[Collected data]
--*--

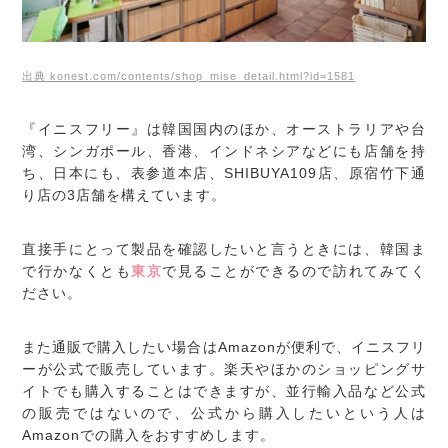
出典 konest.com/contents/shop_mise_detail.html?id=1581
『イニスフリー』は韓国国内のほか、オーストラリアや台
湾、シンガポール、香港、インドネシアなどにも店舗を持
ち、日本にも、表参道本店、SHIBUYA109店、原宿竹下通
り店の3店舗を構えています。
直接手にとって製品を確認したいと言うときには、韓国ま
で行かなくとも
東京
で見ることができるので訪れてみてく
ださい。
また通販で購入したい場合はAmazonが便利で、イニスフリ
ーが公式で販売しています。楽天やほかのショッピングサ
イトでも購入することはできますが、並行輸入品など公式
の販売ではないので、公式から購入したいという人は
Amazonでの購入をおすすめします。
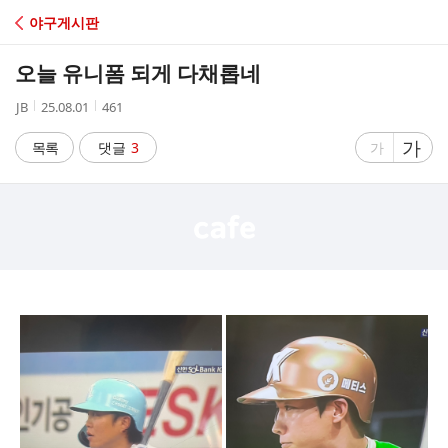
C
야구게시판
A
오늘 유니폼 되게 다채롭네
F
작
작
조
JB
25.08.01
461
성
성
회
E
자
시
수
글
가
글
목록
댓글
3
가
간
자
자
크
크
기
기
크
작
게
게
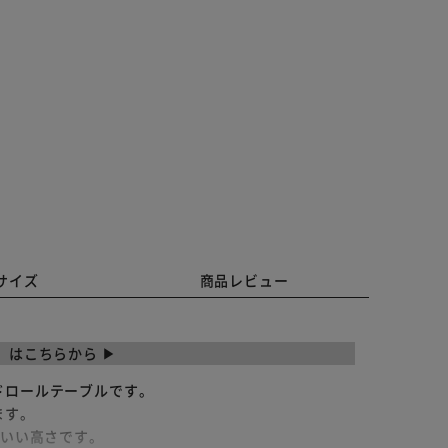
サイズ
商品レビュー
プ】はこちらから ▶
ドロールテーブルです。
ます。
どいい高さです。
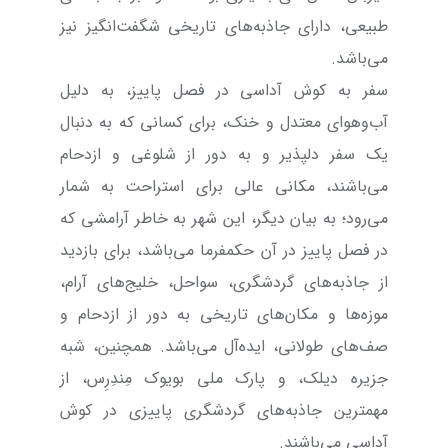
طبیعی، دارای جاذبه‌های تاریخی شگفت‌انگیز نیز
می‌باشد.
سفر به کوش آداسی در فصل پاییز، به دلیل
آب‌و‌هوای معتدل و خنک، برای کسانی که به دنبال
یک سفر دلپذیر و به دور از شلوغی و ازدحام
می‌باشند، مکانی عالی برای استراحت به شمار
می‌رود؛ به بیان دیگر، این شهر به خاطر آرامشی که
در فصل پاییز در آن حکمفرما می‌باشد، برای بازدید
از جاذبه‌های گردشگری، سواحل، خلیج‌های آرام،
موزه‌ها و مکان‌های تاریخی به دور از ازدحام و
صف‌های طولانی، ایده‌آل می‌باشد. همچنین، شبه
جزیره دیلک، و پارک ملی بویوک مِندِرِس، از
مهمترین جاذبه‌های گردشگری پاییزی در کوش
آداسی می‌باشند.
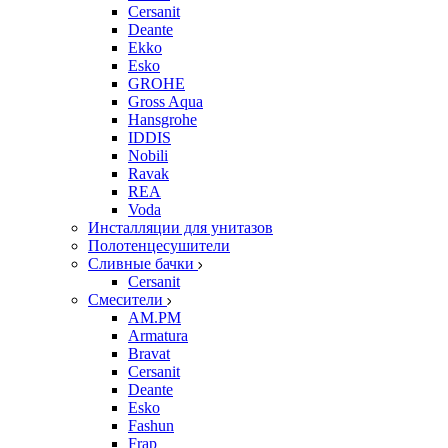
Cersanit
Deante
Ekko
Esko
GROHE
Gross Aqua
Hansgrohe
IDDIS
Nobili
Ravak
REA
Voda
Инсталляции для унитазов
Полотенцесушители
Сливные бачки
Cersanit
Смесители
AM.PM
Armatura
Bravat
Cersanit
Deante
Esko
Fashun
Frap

--*--

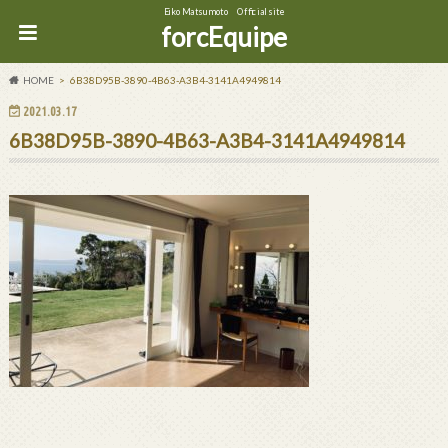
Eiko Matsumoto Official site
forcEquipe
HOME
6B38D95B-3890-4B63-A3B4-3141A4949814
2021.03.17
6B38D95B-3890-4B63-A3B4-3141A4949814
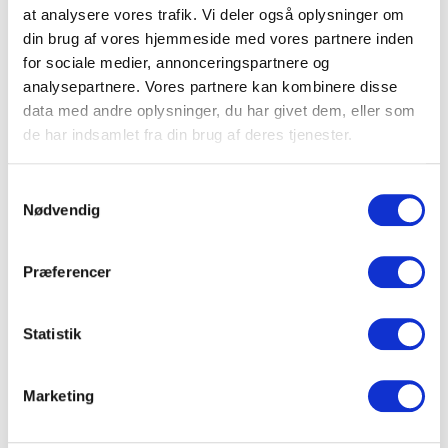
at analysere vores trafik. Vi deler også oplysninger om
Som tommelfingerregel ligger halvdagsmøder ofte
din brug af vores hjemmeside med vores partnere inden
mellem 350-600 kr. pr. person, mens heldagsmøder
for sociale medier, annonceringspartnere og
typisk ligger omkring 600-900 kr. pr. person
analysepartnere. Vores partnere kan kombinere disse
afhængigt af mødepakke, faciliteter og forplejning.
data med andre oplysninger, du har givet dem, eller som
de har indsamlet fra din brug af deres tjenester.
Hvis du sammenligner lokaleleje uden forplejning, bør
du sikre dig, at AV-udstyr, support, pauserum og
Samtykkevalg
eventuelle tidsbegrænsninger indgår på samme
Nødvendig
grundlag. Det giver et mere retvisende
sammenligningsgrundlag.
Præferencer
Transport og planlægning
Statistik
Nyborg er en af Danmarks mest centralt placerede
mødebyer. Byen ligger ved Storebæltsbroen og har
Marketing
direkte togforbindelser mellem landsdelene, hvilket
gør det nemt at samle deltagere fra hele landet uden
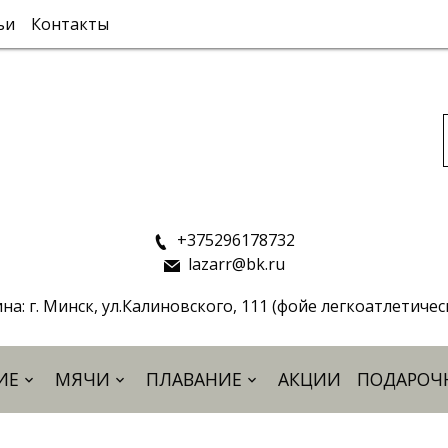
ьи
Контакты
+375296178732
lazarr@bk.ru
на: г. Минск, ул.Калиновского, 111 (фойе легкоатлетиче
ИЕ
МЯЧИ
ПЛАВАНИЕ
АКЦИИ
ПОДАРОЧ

--*--

**What you have to do:** Copy the lines of the data above exactly as written, beginning with the line containing "سفر به کوش آداسی در فصل پاییز، به دلیل" and ending with the line containing "می‌رود؛ به بیان", and leave out all other lines.

**Response for this exercise:**
سفر به کوش آداسی در فصل پاییز، به دلیل
آب‌و‌هوای معتدل و خنک، برای کسانی که به دنبال
یک سفر دلپذیر و به دور از شلوغی و ازدحام
می‌باشند، مکانی عالی برای استراحت به شمار
می‌رود؛ به بیان دیگر، این شهر به خاطر آرامشی که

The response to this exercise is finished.